Die Gruft was founded in 1986 by Salvatorian pastor and theologian Albert Gabriel (then pastor at the Mariahilfer Church) with the support of students from the nearby Amerling School. It originally served as a warming room for the homeless during advent. It was particularly intended to help out poor people, elderly people and orphans. They offered tea and simple hot meals for two hours daily in the former plague cemetery below the Mariahilfer Church. Since October 1994, the crypt has been open 24 hours a day through the support of the Social Welfare Fund. In July 1996, Caritas Wien took over management of the institution.

== Statistics and funding ==

Free food is served three times daily, for a total of 81,897 food portions in 2007. In addition, there were 25,477 overnight stays in 2007 and 1,165 received care by social workers.
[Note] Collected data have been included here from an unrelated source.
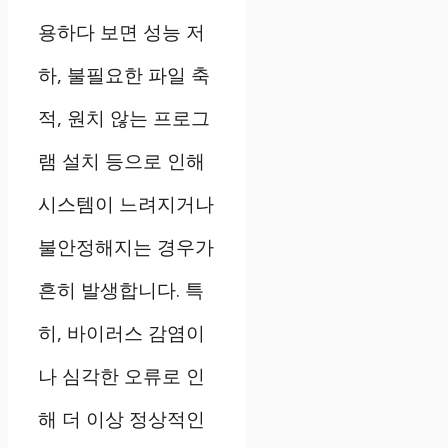
용하다 보면 성능 저
하, 불필요한 파일 축
적, 원치 않는 프로그
램 설치 등으로 인해
시스템이 느려지거나
불안정해지는 경우가
흔히 발생합니다. 특
히, 바이러스 감염이
나 심각한 오류로 인
해 더 이상 정상적인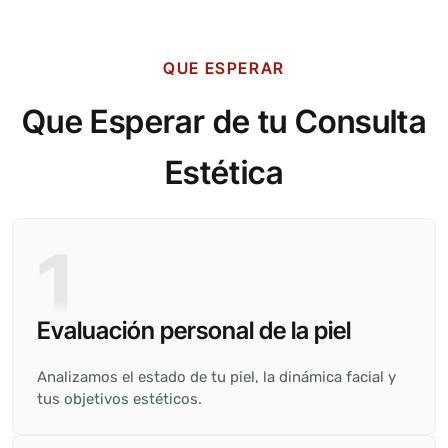
QUE ESPERAR
Que Esperar de tu Consulta
Estética
1
Evaluación personal de la piel
Analizamos el estado de tu piel, la dinámica facial y
tus objetivos estéticos.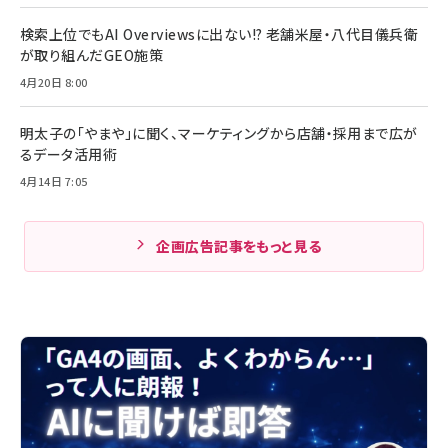
検索上位でもAI Overviewsに出ない!? 老舗米屋・八代目儀兵衛
が取り組んだGEO施策
4月20日 8:00
明太子の「やまや」に聞く、マーケティングから店舗・採用まで広が
るデータ活用術
4月14日 7:05
企画広告記事をもっと見る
Of those, about 15% were women.

Half of the funding is provided by the Social Welfare Fund – around €500,000 in 2008 – the other half by donations. In 2012, 97,285 meals were donated – more than ever before – and there were 19,453 overnight stays, slightly more than in 2011.

== Expansion and Zweite Gruft ==

In 2009, Caritas opened a Zweite Gruft (German: "second crypt") in Vienna's 18th district, Währing, specifically for EU foreigners.

Due to an increased demand for space at the site below the Mariahilfer Church, an expansion of the crypt began on 31 August 2012. On 19 September 2013, an above-ground building for daytime care of the homeless opened. This added 450 m^{2} of usable space in and around the vicarage of the Barnabite Church.